A poor woman was living in a small hut with her children. During summer a pine tree started growing out of their dirt floor and the children tended to it so they'd have a Christmas tree in the winter. However, when Christmas came around they couldn't afford decorations, let alone food and went to bed sad and hungry. The next morning when they opened the windows the sun fell on the tree and revealed that a spider had covered it in cobwebs that glittered like gold and silver. When they looked closer they saw that it was REAL gold and silver. From that day on they always had plenty.
Just to remind you that now the Icelandic Christmas cat is lurking about and eats people who have not received any new clothes to wear before Christmas Eve
@Refur The thing that amuses me most about that story is that Iceland doesn't even have any native cats. I mean, you'd think it would have originated somewhere where there actually are cats that could be used to scare kids.
In Sweden cats are recorded as far back as the 5th century - but then only sparsely, being brought here as pets.
It wasn't until Scandinavia got the black rats (who are not indigenous to our region but migrated here from the continent) in the 12th and 13th century that farmers and grain merchants turned to cats to hunt the rats that where eating out their grain stores.
By the 13th century cats are protected by law as they where seen as valuable property for their rat catching skills. Anyone killing an owners cats where fined for it.
By the 14th century they're found on basically every farm and there they have remained ever since - catching rats and rodents.
But since then we've also upgrade them to be pure house pets and companions of course.
I expect their history is much the same in Norway as it's been in Sweden and as such they where probably brought from there to Iceland as soon as they got the black rats over there as well.
Which would have been about in the same time as the rest of Scandinavia, as rats ability to stow away on ships depend on their size.
They couldn't very well stow away on the Vikings open longboats as they where spotted and killed.
It's not until the larger trading vessels like the cog's begin to traverse the seas in the early middle ages that rats can manage to cross them undetected deep in the bowels of the ships, spreading to new lands.
@Refur Love the Yule Cat. I have a cat who bites me in the morning when it is her feeding time, but somehow this makes me love her more (it's just her way of self-expression).
@yellow1357 umm.. could be.

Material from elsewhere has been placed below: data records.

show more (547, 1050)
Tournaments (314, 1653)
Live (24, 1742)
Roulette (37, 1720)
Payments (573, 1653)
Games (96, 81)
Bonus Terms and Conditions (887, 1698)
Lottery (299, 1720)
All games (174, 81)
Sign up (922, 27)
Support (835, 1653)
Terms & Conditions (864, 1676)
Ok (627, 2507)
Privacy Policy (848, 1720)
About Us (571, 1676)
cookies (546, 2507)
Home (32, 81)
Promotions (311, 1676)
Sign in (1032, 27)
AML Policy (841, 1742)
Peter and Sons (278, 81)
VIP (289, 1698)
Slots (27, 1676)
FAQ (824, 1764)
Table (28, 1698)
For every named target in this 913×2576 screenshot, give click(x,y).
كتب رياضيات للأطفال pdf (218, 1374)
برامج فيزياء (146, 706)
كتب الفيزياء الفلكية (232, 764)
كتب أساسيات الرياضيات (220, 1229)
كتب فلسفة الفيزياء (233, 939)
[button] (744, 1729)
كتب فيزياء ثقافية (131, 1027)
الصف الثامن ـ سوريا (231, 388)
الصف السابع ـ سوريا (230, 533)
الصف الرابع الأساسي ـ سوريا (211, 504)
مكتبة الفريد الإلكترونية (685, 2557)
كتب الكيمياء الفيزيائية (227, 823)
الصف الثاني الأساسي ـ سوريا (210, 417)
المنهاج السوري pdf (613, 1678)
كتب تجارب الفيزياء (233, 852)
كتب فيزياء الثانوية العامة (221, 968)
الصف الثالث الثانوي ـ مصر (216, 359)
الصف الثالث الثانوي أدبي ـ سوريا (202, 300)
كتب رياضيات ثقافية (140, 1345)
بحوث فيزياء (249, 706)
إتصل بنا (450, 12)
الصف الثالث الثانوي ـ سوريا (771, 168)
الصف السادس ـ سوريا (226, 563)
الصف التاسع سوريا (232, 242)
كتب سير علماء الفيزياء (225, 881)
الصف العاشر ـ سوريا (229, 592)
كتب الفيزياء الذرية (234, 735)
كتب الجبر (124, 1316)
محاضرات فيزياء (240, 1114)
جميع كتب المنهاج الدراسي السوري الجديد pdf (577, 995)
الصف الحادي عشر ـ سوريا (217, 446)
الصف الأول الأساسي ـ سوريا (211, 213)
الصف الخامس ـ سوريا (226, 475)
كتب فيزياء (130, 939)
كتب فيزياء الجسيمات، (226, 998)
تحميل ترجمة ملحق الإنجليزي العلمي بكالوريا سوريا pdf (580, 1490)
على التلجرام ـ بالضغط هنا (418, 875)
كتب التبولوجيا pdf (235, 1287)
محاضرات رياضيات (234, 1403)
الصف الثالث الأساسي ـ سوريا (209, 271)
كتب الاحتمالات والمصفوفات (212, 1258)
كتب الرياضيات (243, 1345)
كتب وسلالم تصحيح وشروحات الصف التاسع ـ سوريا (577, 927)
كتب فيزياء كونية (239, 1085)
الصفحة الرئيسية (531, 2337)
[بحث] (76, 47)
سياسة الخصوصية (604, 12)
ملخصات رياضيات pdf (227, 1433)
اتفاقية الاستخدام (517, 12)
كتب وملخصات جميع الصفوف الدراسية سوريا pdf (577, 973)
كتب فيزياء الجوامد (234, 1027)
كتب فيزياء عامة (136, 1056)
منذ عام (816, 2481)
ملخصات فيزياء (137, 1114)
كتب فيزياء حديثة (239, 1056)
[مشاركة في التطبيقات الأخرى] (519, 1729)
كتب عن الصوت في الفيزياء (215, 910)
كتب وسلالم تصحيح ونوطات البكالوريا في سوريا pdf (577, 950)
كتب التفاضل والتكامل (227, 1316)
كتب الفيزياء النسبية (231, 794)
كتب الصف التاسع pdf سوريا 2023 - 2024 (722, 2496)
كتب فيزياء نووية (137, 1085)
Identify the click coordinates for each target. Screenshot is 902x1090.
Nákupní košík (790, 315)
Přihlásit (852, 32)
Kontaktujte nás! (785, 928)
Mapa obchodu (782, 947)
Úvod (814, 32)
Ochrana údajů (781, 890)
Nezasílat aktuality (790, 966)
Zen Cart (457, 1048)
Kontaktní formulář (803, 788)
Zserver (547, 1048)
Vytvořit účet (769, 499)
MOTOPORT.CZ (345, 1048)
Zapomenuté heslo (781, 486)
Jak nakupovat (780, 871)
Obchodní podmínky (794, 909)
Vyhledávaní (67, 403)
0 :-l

It might also be a tradition from the Western Ukraine, because I live in the Southern part and I've never heard of placing cobwebs or spiders on the tree.
@yellow1357 small update: I went to ask my parents, particularly my mom who lived in the Western Ukraine. This is literally the first time either of them heard about it.
I found an article about it on Wikipedia but strangely enough there's only an English version and no version in either Ukrainian or Russia, which makes me think this 'tradition' is bullsh#t.
and now the spiders are going to crawl into their mouths. ah, i see one all ready has, in Denmark's mouth. Soon the spiders shall lay their eggs in them, and use their poison to "control" Sweden, Norway, and Denmark. Ukraine's plan is all going together. then, he will rule the world along with the spiders. Unless of course, they all ready got to him, for that may be his hair, or it may be spider eggs. of course, it won't matter soon, for the golden age of the spiders has already begun. Soon, at least. Very, very, soon.